**Data extracts**
=====

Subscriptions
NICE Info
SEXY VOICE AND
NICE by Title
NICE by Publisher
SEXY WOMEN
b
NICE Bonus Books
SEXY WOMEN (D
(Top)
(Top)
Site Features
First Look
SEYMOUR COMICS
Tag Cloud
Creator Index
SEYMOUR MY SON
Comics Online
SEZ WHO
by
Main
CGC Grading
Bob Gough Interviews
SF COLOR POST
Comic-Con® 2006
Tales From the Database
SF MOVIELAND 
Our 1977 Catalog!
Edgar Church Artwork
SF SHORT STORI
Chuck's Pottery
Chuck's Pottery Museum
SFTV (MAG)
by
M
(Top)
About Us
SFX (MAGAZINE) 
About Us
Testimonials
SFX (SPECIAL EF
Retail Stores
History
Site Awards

=====

**What the task requires**
Every entry must be duplicated exactly as it stands.

**Task answer**
Subscriptions
NICE Info
SEXY VOICE AND
NICE by Title
NICE by Publisher
SEXY WOMEN
b
NICE Bonus Books
SEXY WOMEN (D
(Top)
(Top)
Site Features
First Look
SEYMOUR COMICS
Tag Cloud
Creator Index
SEYMOUR MY SON
Comics Online
SEZ WHO
by
Main
CGC Grading
Bob Gough Interviews
SF COLOR POST
Comic-Con® 2006
Tales From the Database
SF MOVIELAND 
Our 1977 Catalog!
Edgar Church Artwork
SF SHORT STORI
Chuck's Pottery
Chuck's Pottery Museum
SFTV (MAG)
by
M
(Top)
About Us
SFX (MAGAZINE) 
About Us
Testimonials
SFX (SPECIAL EF
Retail Stores
History
Site Awards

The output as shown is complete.